(Structured page parsing data)
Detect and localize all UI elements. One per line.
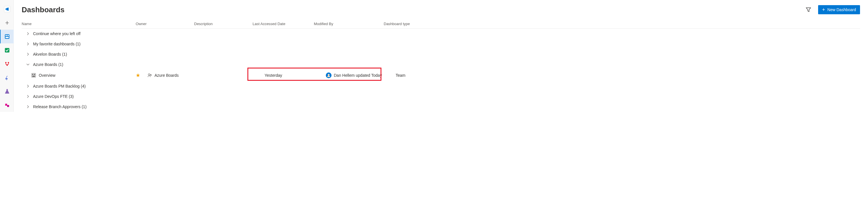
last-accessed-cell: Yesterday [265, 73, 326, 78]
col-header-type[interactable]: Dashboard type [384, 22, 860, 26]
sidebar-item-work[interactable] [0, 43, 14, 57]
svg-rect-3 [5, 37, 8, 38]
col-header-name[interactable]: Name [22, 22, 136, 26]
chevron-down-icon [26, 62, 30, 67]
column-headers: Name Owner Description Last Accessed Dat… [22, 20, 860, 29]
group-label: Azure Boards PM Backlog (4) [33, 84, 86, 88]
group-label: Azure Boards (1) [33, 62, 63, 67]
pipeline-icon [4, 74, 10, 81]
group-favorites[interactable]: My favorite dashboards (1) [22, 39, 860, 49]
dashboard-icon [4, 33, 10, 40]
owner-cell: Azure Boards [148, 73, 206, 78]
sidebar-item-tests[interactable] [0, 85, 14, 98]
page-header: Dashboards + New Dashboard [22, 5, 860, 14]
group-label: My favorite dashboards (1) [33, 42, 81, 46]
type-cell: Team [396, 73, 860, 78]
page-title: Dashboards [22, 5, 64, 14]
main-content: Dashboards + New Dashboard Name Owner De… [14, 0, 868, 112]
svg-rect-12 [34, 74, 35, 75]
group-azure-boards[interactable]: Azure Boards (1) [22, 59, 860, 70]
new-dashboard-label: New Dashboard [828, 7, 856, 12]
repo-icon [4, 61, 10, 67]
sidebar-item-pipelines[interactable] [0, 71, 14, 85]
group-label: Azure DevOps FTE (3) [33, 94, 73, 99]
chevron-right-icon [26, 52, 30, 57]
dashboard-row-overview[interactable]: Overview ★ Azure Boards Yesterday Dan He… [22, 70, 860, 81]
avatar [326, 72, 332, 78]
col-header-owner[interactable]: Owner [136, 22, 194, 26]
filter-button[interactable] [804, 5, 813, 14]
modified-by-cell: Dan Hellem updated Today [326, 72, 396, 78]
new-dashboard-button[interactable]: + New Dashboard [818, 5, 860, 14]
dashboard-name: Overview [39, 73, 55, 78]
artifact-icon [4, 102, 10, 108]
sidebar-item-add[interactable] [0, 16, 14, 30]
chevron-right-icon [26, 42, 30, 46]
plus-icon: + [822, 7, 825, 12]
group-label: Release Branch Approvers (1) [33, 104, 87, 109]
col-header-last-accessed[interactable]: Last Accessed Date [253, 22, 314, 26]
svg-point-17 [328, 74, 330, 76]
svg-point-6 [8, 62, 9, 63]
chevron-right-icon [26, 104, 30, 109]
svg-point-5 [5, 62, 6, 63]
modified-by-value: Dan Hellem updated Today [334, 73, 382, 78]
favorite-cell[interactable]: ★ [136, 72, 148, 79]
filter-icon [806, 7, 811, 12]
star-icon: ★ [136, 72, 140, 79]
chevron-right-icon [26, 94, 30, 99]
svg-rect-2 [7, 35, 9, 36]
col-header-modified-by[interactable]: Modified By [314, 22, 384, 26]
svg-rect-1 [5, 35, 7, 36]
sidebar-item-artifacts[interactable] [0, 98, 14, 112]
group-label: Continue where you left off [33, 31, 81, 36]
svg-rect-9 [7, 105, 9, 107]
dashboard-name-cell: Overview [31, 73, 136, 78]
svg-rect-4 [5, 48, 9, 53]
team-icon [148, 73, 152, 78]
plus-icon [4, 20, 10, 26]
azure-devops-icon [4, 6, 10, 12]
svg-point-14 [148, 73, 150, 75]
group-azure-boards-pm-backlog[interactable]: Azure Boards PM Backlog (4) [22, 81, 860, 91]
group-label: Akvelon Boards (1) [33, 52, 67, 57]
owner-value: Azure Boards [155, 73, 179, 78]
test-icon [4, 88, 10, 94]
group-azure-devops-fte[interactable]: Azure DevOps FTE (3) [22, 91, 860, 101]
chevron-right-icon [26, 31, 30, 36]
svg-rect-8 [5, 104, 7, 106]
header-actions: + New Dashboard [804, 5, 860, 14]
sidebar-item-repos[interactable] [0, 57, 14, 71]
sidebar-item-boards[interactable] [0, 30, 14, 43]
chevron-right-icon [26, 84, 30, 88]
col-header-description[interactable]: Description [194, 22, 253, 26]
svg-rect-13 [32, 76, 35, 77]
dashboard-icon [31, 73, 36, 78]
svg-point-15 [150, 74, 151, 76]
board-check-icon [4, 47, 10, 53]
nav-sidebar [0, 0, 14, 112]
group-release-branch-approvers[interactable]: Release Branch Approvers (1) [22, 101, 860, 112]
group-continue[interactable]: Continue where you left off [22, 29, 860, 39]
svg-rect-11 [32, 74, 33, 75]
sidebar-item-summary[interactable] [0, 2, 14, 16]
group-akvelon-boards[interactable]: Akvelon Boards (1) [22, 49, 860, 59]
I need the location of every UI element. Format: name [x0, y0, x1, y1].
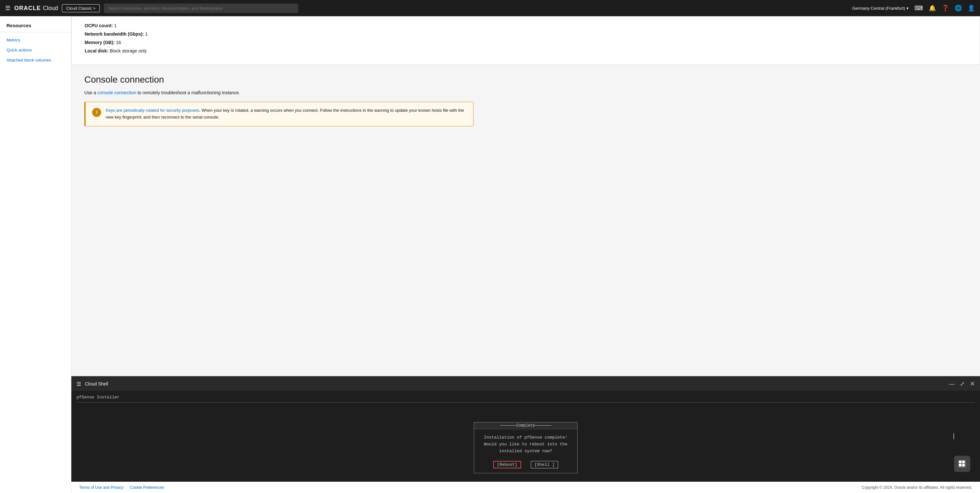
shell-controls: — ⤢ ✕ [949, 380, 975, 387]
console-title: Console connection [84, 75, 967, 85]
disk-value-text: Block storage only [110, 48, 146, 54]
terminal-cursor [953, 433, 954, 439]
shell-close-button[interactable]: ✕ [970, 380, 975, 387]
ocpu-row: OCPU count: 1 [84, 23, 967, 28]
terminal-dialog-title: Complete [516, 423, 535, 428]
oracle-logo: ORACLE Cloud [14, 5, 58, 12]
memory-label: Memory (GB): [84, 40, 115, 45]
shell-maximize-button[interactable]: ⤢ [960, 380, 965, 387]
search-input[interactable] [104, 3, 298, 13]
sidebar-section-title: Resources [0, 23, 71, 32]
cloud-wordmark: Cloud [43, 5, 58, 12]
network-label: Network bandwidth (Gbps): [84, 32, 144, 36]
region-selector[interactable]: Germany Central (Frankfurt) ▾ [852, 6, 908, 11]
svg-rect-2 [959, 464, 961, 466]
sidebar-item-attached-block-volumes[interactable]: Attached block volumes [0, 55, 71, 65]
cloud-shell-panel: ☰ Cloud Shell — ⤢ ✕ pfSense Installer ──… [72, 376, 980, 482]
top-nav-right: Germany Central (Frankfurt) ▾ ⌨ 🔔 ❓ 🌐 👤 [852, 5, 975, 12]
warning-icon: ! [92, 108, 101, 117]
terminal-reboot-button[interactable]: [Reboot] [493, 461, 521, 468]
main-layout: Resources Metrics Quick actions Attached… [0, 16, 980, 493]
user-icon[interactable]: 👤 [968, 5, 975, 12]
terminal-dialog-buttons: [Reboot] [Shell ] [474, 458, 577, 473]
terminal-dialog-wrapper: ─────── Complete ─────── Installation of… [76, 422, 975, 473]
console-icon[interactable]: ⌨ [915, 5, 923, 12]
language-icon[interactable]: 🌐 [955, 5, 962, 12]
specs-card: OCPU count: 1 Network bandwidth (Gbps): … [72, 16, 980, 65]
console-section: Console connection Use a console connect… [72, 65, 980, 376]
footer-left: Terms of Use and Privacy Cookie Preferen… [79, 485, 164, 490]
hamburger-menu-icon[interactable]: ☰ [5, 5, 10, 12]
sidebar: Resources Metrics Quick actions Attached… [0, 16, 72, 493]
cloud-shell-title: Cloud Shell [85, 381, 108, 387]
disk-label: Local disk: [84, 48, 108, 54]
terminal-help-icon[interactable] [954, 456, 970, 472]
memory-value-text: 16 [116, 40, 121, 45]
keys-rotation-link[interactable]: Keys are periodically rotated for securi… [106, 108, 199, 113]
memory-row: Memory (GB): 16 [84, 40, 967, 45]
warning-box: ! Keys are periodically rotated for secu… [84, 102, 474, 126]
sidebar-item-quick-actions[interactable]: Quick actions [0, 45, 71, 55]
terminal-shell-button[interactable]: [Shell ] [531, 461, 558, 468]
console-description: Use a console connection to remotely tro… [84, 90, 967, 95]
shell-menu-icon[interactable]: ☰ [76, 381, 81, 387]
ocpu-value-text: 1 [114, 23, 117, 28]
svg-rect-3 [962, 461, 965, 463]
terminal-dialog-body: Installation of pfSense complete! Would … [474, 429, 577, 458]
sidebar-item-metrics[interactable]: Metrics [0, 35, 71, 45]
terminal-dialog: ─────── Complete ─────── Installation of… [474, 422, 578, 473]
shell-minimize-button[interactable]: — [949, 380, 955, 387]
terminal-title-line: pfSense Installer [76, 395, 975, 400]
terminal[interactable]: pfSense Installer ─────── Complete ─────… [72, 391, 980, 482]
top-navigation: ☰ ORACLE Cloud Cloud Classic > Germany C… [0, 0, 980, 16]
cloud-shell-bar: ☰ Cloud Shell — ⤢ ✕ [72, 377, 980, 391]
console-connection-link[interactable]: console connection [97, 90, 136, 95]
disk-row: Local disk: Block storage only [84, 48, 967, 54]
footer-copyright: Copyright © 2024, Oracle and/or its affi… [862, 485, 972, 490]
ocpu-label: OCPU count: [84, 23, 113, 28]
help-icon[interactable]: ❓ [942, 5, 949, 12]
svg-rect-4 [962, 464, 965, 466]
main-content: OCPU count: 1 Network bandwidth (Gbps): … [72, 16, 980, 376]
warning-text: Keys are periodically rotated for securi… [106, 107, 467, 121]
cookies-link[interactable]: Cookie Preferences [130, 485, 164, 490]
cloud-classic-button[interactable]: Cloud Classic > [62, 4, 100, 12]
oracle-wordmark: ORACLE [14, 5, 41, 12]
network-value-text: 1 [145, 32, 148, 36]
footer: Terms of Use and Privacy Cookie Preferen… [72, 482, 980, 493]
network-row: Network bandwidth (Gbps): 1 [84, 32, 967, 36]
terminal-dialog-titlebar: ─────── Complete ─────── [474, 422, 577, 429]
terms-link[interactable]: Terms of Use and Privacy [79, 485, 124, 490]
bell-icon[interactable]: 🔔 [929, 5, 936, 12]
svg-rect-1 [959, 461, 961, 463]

What the exercise asks
Count how many lines in the data above hold "Release", and give that number by itself.

Problem solution
2